- Description of the task
Produce an exact copy of the listing.

- Provided records
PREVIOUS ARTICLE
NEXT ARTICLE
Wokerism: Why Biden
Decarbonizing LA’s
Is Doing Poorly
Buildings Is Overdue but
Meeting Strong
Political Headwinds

- Solution for this problem
PREVIOUS ARTICLE
NEXT ARTICLE
Wokerism: Why Biden
Decarbonizing LA’s
Is Doing Poorly
Buildings Is Overdue but
Meeting Strong
Political Headwinds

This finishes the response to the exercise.